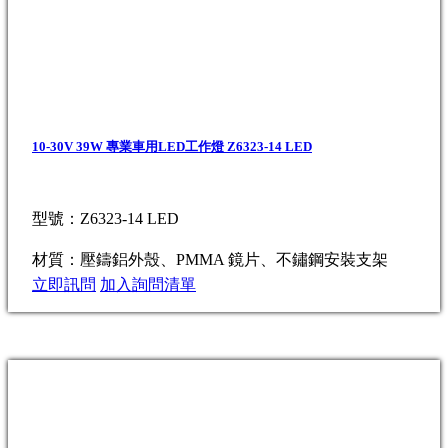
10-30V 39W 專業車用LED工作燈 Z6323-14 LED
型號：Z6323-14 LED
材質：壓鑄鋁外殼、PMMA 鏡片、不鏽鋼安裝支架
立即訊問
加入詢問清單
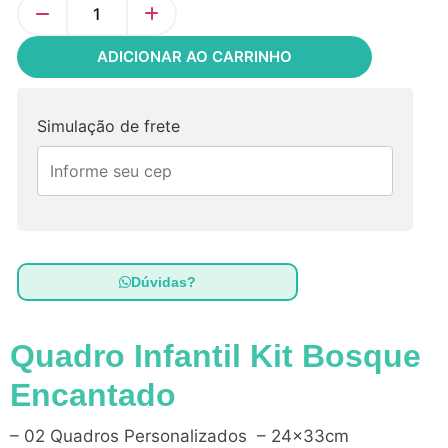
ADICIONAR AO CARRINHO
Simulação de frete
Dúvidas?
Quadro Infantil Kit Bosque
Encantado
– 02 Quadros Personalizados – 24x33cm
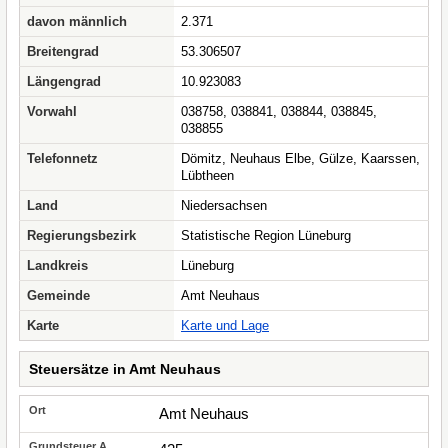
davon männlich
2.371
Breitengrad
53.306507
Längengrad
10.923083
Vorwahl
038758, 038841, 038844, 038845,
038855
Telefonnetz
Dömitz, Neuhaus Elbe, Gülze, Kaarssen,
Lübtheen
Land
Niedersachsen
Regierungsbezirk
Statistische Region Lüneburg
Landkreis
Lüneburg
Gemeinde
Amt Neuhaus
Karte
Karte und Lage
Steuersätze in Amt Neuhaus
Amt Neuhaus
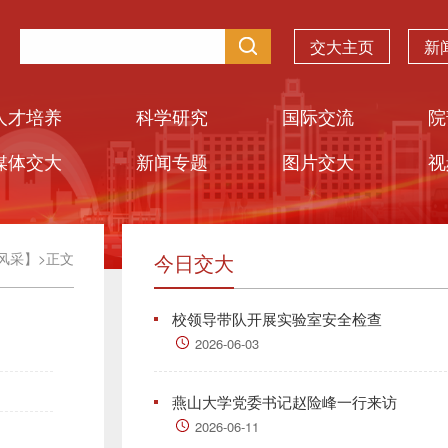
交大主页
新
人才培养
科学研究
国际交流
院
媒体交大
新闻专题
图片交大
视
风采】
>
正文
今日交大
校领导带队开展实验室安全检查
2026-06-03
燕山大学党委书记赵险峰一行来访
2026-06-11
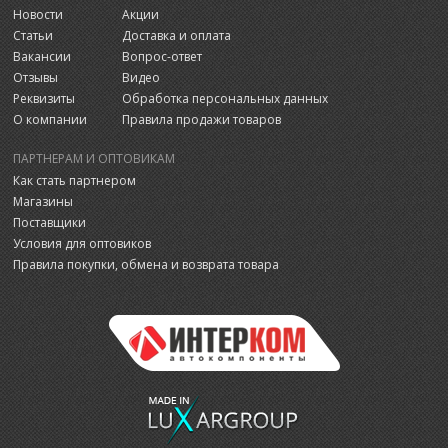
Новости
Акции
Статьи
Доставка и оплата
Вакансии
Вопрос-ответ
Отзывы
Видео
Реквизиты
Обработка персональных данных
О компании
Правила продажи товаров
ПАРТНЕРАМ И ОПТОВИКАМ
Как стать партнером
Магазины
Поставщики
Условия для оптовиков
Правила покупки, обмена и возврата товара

________________________

What is needed -> Reply with exactly the lines from the one containing "Условия для оптовиков" to the last line of the material, inclusive, and with nothing more.

Answer to the problem ->
Условия для оптовиков
Правила покупки, обмена и возврата товара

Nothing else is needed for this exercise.